» Directions for this task: Here are the records. Write out exactly the lines between the one holding "Farbiges Farbband für 100" and the one holding "APRIL 14, 2022", inclusive.

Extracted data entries
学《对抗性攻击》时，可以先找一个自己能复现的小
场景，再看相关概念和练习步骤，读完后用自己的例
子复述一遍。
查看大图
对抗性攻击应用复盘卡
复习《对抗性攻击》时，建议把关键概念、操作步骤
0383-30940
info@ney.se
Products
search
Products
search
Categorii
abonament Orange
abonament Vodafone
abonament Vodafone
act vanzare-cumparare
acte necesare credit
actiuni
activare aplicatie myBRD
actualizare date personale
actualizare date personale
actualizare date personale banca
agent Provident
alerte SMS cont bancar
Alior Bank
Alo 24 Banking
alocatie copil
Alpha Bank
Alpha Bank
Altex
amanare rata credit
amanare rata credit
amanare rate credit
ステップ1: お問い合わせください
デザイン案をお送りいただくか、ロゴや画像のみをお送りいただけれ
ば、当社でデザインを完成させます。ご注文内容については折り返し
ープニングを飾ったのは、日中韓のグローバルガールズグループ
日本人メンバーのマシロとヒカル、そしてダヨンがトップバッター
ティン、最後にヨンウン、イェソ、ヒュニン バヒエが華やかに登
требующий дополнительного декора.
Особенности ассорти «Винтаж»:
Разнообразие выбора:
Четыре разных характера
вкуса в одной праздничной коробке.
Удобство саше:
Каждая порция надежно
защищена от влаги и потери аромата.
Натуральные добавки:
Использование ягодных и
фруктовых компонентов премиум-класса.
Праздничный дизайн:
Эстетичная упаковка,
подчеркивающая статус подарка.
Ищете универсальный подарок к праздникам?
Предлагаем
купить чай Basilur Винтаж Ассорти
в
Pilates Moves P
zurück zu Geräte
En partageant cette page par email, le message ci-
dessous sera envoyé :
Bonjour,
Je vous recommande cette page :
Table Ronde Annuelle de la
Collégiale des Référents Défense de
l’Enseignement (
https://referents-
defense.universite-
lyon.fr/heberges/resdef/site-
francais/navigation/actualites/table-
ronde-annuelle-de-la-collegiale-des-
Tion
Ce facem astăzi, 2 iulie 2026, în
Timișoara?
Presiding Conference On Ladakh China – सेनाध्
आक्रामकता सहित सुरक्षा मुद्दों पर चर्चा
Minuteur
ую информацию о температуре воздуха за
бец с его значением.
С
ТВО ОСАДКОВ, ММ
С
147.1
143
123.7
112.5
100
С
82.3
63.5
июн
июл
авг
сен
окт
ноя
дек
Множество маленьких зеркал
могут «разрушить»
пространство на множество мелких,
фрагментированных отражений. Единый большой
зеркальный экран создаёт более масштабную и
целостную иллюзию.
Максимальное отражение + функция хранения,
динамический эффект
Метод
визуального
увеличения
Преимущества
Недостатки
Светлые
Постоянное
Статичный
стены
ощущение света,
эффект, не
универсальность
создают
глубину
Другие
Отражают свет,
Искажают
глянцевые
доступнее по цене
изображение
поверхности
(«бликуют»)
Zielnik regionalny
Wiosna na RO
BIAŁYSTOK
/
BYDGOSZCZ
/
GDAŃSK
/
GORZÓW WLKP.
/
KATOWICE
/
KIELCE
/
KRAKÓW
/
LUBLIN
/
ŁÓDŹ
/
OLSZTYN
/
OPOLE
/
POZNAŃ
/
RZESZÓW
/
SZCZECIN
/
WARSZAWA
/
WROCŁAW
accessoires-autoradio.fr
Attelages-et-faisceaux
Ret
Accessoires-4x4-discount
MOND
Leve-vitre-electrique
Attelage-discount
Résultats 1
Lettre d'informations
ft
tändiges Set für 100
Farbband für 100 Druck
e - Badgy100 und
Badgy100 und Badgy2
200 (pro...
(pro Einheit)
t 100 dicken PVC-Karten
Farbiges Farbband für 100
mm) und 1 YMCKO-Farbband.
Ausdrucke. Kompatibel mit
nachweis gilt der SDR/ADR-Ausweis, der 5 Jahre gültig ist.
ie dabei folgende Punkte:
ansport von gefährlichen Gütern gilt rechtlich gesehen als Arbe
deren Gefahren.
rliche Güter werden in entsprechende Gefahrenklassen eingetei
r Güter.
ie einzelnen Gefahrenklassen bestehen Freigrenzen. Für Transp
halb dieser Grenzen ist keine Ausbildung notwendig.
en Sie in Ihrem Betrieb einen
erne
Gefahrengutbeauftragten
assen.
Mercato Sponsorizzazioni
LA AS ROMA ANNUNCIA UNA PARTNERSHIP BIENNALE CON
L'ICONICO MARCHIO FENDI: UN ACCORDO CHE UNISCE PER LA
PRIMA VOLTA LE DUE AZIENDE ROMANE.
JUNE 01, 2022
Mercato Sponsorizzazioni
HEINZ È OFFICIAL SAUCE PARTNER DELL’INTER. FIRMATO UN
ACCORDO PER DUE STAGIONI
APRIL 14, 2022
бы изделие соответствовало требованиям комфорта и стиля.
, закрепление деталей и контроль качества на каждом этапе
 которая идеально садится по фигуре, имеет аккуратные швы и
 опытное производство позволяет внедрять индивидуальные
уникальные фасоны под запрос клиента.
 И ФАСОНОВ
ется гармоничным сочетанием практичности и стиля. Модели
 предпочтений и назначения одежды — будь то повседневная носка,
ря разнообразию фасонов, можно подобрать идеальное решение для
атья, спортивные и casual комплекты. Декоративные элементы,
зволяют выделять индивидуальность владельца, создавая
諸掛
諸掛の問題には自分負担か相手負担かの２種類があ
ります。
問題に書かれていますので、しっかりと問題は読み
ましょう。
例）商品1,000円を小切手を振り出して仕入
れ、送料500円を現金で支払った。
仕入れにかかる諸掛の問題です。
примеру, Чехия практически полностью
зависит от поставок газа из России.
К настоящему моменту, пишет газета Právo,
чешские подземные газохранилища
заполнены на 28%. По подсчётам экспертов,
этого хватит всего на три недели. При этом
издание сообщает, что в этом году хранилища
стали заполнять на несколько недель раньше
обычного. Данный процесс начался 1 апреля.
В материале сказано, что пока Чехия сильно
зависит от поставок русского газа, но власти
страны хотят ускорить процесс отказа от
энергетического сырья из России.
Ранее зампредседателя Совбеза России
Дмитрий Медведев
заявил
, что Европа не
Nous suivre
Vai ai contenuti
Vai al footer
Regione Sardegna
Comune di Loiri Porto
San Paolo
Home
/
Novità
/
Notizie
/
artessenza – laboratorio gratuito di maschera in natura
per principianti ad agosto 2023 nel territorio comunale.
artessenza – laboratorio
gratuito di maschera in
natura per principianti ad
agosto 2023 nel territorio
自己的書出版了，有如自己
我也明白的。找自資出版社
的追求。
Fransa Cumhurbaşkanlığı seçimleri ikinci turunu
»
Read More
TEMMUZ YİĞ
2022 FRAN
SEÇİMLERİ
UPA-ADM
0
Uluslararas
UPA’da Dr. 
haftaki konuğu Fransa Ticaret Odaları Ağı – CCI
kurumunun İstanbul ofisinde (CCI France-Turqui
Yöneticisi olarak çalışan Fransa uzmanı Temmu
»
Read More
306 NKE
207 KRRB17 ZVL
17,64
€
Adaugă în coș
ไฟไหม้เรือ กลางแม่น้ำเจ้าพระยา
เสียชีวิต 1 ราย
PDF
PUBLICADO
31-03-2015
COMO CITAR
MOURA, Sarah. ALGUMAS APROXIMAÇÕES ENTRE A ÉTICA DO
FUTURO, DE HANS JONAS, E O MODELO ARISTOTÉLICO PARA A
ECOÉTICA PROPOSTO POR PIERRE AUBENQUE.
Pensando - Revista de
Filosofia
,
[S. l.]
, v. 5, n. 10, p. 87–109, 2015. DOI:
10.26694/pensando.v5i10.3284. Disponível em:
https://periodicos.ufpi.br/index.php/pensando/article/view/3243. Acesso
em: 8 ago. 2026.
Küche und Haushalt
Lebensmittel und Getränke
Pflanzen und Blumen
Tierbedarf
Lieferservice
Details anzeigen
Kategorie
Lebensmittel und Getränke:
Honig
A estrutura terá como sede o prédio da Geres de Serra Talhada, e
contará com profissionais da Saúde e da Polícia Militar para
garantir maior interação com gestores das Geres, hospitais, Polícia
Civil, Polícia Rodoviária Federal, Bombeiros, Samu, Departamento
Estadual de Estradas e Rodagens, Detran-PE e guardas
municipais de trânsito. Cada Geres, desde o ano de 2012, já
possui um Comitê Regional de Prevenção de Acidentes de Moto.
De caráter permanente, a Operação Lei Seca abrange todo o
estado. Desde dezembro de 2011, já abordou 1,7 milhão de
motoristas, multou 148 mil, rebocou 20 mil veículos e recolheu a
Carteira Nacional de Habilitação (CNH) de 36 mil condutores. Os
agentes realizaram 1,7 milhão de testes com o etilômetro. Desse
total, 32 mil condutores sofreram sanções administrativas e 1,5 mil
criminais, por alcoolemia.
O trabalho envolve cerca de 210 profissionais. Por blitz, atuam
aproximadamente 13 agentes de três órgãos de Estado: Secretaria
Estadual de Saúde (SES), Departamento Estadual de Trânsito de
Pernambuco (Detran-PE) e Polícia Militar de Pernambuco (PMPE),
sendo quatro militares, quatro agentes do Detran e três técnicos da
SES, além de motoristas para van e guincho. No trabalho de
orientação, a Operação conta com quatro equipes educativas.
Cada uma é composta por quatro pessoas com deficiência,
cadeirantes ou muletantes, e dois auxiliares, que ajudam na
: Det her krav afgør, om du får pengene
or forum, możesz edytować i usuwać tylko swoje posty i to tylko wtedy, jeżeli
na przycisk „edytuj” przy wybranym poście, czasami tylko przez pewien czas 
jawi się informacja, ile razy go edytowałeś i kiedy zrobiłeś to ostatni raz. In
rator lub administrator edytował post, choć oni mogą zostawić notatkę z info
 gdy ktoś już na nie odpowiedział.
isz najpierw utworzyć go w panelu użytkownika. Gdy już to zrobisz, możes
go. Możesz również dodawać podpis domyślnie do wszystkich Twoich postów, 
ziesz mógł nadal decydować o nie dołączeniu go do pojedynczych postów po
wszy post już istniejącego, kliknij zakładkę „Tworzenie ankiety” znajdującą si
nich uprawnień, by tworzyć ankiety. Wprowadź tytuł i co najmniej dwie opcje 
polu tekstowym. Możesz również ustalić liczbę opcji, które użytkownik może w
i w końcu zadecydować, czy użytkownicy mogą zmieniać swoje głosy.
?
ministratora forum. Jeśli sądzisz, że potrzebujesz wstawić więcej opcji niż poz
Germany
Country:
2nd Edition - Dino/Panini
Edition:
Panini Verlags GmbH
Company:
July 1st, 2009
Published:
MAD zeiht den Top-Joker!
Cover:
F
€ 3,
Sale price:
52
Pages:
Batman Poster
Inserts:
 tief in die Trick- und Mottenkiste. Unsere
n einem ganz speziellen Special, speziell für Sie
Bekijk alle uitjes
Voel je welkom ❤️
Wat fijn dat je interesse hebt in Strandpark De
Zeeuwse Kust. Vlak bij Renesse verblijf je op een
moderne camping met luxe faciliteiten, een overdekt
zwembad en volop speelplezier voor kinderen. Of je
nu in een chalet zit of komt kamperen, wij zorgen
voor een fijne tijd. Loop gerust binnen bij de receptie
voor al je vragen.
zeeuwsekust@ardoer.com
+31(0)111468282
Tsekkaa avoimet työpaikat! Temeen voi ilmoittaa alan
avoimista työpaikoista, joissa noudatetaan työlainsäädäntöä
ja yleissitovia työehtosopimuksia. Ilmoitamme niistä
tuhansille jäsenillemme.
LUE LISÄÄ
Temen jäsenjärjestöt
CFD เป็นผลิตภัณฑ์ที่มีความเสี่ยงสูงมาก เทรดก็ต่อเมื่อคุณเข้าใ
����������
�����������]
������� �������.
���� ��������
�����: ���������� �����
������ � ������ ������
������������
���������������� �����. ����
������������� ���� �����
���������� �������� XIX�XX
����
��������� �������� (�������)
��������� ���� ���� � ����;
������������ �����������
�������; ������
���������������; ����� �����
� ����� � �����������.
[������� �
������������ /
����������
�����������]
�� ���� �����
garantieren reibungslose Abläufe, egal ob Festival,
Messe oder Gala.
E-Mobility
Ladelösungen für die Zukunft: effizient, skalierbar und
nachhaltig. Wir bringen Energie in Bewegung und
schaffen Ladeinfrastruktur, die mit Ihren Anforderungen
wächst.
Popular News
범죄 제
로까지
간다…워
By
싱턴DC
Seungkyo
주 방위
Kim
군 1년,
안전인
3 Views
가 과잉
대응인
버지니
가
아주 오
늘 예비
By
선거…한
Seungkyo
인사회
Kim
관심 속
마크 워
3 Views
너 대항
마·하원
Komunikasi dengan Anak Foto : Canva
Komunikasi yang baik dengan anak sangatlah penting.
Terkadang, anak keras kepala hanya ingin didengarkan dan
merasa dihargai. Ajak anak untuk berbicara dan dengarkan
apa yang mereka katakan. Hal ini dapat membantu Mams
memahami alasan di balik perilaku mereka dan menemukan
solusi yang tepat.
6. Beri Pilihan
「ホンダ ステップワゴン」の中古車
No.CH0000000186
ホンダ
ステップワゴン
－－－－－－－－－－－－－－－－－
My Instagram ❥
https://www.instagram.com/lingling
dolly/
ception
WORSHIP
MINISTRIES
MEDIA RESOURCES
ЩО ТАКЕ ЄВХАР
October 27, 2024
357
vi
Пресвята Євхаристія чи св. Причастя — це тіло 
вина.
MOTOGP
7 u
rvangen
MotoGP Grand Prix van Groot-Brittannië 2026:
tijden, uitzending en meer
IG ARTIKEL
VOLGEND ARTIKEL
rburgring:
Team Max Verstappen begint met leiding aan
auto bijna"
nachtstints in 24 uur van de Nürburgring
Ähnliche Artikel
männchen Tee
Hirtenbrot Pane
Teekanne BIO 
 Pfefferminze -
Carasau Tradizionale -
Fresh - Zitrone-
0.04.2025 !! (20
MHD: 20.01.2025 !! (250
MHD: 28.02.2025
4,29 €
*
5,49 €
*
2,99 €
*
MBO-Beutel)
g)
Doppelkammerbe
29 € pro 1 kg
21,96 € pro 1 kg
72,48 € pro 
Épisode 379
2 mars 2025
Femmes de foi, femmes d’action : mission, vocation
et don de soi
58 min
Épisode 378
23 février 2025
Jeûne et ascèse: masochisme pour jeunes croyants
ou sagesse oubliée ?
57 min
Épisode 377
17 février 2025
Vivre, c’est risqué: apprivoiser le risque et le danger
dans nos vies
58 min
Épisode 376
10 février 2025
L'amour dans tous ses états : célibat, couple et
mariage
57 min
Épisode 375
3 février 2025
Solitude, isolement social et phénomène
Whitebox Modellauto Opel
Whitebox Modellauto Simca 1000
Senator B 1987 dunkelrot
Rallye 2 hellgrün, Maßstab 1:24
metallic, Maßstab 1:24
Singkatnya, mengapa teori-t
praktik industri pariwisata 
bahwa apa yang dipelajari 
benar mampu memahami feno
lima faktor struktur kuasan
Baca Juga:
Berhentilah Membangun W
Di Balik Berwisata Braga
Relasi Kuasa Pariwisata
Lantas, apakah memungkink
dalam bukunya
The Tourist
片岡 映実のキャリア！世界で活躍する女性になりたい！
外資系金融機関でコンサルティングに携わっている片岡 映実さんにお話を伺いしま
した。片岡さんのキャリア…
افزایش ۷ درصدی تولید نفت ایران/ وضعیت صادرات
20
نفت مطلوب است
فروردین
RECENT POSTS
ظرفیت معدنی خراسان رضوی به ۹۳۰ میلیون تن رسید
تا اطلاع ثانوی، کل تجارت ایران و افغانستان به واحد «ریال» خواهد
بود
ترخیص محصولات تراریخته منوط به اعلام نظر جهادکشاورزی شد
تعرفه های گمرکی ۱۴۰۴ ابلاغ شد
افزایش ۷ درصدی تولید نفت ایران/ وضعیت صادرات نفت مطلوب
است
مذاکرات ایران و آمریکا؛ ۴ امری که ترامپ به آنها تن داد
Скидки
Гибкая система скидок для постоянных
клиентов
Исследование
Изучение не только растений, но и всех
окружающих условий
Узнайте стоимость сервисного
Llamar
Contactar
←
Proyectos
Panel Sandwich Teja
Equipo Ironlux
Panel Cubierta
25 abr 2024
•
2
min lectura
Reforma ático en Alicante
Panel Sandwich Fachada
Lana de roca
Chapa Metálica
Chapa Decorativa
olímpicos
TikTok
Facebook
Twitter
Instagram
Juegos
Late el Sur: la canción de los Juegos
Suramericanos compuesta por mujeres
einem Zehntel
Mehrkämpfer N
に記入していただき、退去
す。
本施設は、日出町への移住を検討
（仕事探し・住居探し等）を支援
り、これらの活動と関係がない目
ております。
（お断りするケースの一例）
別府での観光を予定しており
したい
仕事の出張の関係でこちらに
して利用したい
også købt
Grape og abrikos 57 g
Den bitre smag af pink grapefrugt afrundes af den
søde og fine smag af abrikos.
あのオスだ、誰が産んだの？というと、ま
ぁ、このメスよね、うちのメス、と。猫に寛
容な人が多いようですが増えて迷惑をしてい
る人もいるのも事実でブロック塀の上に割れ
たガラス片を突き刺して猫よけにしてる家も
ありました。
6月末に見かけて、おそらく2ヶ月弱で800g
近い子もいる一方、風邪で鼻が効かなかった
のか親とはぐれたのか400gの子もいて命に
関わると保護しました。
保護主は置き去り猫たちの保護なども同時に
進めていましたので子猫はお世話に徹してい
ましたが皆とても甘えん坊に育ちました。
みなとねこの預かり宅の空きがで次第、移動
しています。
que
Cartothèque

» Solution:
Farbiges Farbband für 100
mm) und 1 YMCKO-Farbband.
Ausdrucke. Kompatibel mit
nachweis gilt der SDR/ADR-Ausweis, der 5 Jahre gültig ist.
ie dabei folgende Punkte:
ansport von gefährlichen Gütern gilt rechtlich gesehen als Arbe
deren Gefahren.
rliche Güter werden in entsprechende Gefahrenklassen eingetei
r Güter.
ie einzelnen Gefahrenklassen bestehen Freigrenzen. Für Transp
halb dieser Grenzen ist keine Ausbildung notwendig.
en Sie in Ihrem Betrieb einen
erne
Gefahrengutbeauftragten
assen.
Mercato Sponsorizzazioni
LA AS ROMA ANNUNCIA UNA PARTNERSHIP BIENNALE CON
L'ICONICO MARCHIO FENDI: UN ACCORDO CHE UNISCE PER LA
PRIMA VOLTA LE DUE AZIENDE ROMANE.
JUNE 01, 2022
Mercato Sponsorizzazioni
HEINZ È OFFICIAL SAUCE PARTNER DELL’INTER. FIRMATO UN
ACCORDO PER DUE STAGIONI
APRIL 14, 2022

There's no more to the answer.